Document layout analysis data:
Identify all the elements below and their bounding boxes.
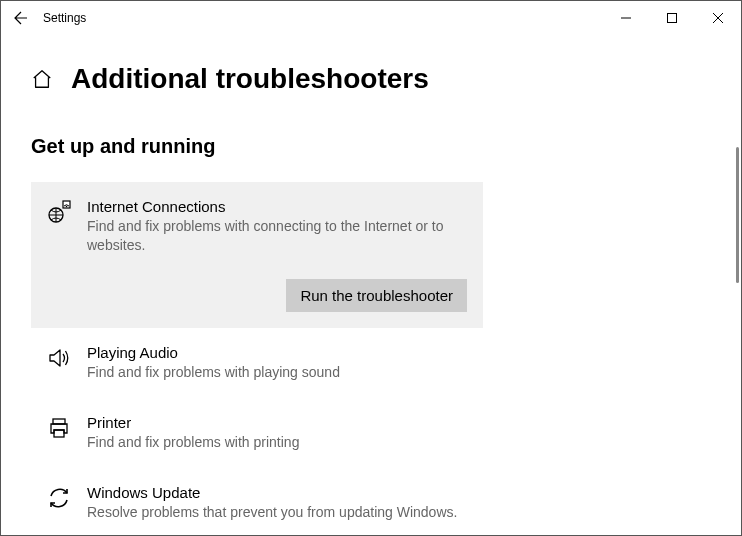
app-title: Settings	[41, 11, 86, 25]
troubleshooter-printer[interactable]: Printer Find and fix problems with print…	[31, 398, 483, 468]
maximize-button[interactable]	[649, 1, 695, 35]
maximize-icon	[667, 13, 677, 23]
svg-point-3	[66, 206, 68, 208]
page-content: Additional troubleshooters Get up and ru…	[1, 35, 741, 536]
printer-icon	[47, 416, 71, 440]
globe-wifi-icon	[47, 200, 71, 224]
troubleshooter-title: Printer	[87, 414, 467, 431]
scrollbar-thumb[interactable]	[736, 147, 739, 283]
titlebar: Settings	[1, 1, 741, 35]
window-controls	[603, 1, 741, 35]
close-icon	[713, 13, 723, 23]
troubleshooter-list: Internet Connections Find and fix proble…	[31, 182, 483, 536]
back-button[interactable]	[1, 1, 41, 35]
section-title: Get up and running	[31, 135, 711, 158]
troubleshooter-desc: Resolve problems that prevent you from u…	[87, 503, 467, 522]
troubleshooter-text: Internet Connections Find and fix proble…	[87, 198, 467, 255]
speaker-icon	[47, 346, 71, 370]
troubleshooter-title: Windows Update	[87, 484, 467, 501]
troubleshooter-desc: Find and fix problems with printing	[87, 433, 467, 452]
troubleshooter-text: Printer Find and fix problems with print…	[87, 414, 467, 452]
home-icon[interactable]	[31, 68, 53, 90]
minimize-button[interactable]	[603, 1, 649, 35]
svg-rect-5	[54, 430, 64, 437]
troubleshooter-internet-connections[interactable]: Internet Connections Find and fix proble…	[31, 182, 483, 328]
minimize-icon	[621, 13, 631, 23]
troubleshooter-text: Playing Audio Find and fix problems with…	[87, 344, 467, 382]
svg-rect-4	[53, 419, 65, 424]
page-title: Additional troubleshooters	[71, 63, 429, 95]
run-row: Run the troubleshooter	[47, 279, 467, 312]
troubleshooter-title: Playing Audio	[87, 344, 467, 361]
page-header: Additional troubleshooters	[31, 63, 711, 95]
troubleshooter-desc: Find and fix problems with playing sound	[87, 363, 467, 382]
arrow-left-icon	[13, 10, 29, 26]
troubleshooter-playing-audio[interactable]: Playing Audio Find and fix problems with…	[31, 328, 483, 398]
sync-icon	[47, 486, 71, 510]
svg-rect-0	[668, 14, 677, 23]
troubleshooter-desc: Find and fix problems with connecting to…	[87, 217, 467, 255]
close-button[interactable]	[695, 1, 741, 35]
run-troubleshooter-button[interactable]: Run the troubleshooter	[286, 279, 467, 312]
troubleshooter-title: Internet Connections	[87, 198, 467, 215]
troubleshooter-text: Windows Update Resolve problems that pre…	[87, 484, 467, 522]
troubleshooter-windows-update[interactable]: Windows Update Resolve problems that pre…	[31, 468, 483, 536]
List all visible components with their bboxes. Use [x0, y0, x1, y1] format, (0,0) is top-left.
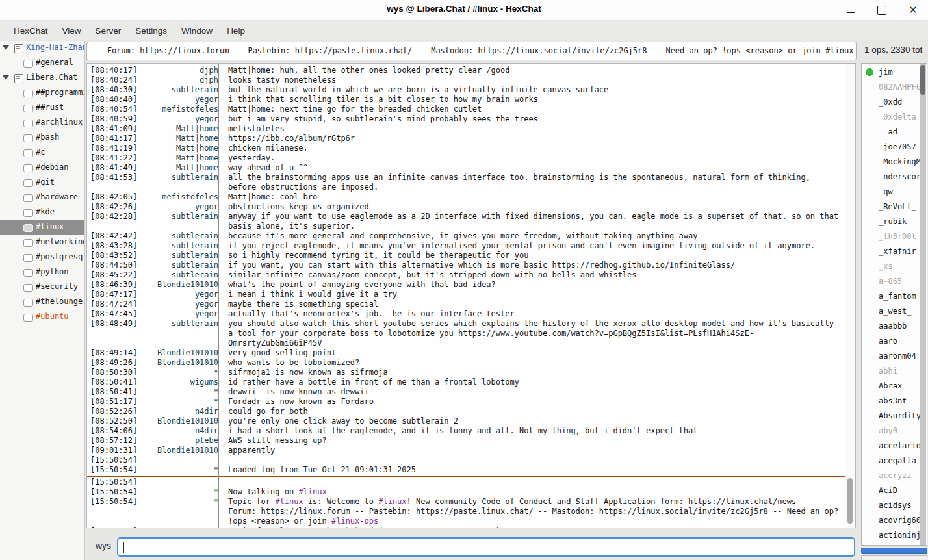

#### [About this task]
Repeat the data exactly as given. Keep every picture out of the copy.

#### [Answer section]
Identify all the elements below and their bounding boxes.
app-title: Settings	[41, 11, 86, 25]
troubleshooter-printer[interactable]: Printer Find and fix problems with print…	[31, 398, 483, 468]
maximize-button[interactable]	[649, 1, 695, 35]
maximize-icon	[667, 13, 677, 23]
svg-point-3	[66, 206, 68, 208]
page-content: Additional troubleshooters Get up and ru…	[1, 35, 741, 536]
printer-icon	[47, 416, 71, 440]
globe-wifi-icon	[47, 200, 71, 224]
troubleshooter-title: Printer	[87, 414, 467, 431]
scrollbar-thumb[interactable]	[736, 147, 739, 283]
titlebar: Settings	[1, 1, 741, 35]
window-controls	[603, 1, 741, 35]
close-icon	[713, 13, 723, 23]
troubleshooter-list: Internet Connections Find and fix proble…	[31, 182, 483, 536]
back-button[interactable]	[1, 1, 41, 35]
section-title: Get up and running	[31, 135, 711, 158]
troubleshooter-desc: Resolve problems that prevent you from u…	[87, 503, 467, 522]
troubleshooter-text: Internet Connections Find and fix proble…	[87, 198, 467, 255]
speaker-icon	[47, 346, 71, 370]
troubleshooter-title: Windows Update	[87, 484, 467, 501]
troubleshooter-desc: Find and fix problems with printing	[87, 433, 467, 452]
troubleshooter-text: Printer Find and fix problems with print…	[87, 414, 467, 452]
home-icon[interactable]	[31, 68, 53, 90]
minimize-button[interactable]	[603, 1, 649, 35]
svg-rect-5	[54, 430, 64, 437]
troubleshooter-internet-connections[interactable]: Internet Connections Find and fix proble…	[31, 182, 483, 328]
minimize-icon	[621, 13, 631, 23]
troubleshooter-text: Playing Audio Find and fix problems with…	[87, 344, 467, 382]
svg-rect-4	[53, 419, 65, 424]
page-title: Additional troubleshooters	[71, 63, 429, 95]
run-row: Run the troubleshooter	[47, 279, 467, 312]
troubleshooter-title: Playing Audio	[87, 344, 467, 361]
page-header: Additional troubleshooters	[31, 63, 711, 95]
troubleshooter-desc: Find and fix problems with playing sound	[87, 363, 467, 382]
arrow-left-icon	[13, 10, 29, 26]
troubleshooter-playing-audio[interactable]: Playing Audio Find and fix problems with…	[31, 328, 483, 398]
sync-icon	[47, 486, 71, 510]
svg-rect-0	[668, 14, 677, 23]
troubleshooter-desc: Find and fix problems with connecting to…	[87, 217, 467, 255]
close-button[interactable]	[695, 1, 741, 35]
run-troubleshooter-button[interactable]: Run the troubleshooter	[286, 279, 467, 312]
troubleshooter-title: Internet Connections	[87, 198, 467, 215]
troubleshooter-text: Windows Update Resolve problems that pre…	[87, 484, 467, 522]
troubleshooter-windows-update[interactable]: Windows Update Resolve problems that pre…	[31, 468, 483, 536]
List all visible components with their bboxes. Use [x0, y0, x1, y1] format, (0,0) is top-left.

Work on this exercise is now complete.